::: The data :::
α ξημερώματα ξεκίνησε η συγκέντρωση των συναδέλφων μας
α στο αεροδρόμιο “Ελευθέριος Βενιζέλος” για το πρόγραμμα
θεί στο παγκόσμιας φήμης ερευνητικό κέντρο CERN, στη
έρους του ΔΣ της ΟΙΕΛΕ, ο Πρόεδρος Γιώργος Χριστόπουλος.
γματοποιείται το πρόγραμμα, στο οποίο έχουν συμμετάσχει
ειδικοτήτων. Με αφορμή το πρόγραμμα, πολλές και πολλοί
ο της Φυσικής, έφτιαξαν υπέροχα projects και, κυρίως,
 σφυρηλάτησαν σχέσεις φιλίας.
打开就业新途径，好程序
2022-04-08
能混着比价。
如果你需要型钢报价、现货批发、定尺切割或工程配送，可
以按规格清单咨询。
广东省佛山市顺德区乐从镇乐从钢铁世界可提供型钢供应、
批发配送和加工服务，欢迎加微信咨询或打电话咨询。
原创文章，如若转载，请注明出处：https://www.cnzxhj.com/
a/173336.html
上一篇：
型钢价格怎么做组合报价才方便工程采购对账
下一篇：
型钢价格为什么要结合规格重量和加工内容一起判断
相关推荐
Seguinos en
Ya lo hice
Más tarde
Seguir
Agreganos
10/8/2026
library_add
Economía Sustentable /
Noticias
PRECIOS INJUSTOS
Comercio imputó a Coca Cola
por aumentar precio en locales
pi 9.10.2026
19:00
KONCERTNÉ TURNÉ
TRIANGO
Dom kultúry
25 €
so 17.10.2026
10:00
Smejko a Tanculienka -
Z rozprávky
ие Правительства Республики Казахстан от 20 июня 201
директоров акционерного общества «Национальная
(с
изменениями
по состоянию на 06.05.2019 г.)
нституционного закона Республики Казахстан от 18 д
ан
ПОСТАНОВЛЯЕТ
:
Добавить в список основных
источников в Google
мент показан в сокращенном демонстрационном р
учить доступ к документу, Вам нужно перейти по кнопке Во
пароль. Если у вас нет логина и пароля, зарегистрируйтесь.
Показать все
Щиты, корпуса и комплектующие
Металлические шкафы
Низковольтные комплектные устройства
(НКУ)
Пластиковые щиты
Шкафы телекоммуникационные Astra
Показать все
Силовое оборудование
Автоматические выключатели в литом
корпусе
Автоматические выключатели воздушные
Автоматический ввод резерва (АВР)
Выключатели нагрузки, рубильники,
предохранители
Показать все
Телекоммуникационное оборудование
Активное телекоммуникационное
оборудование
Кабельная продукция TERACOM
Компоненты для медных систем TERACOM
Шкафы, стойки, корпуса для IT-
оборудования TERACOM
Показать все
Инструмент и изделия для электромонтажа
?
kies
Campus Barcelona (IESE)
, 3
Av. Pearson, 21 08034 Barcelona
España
:::
From the data above, copy each line where the string "Республики" appears.

ие Правительства Республики Казахстан от 20 июня 201
нституционного закона Республики Казахстан от 18 д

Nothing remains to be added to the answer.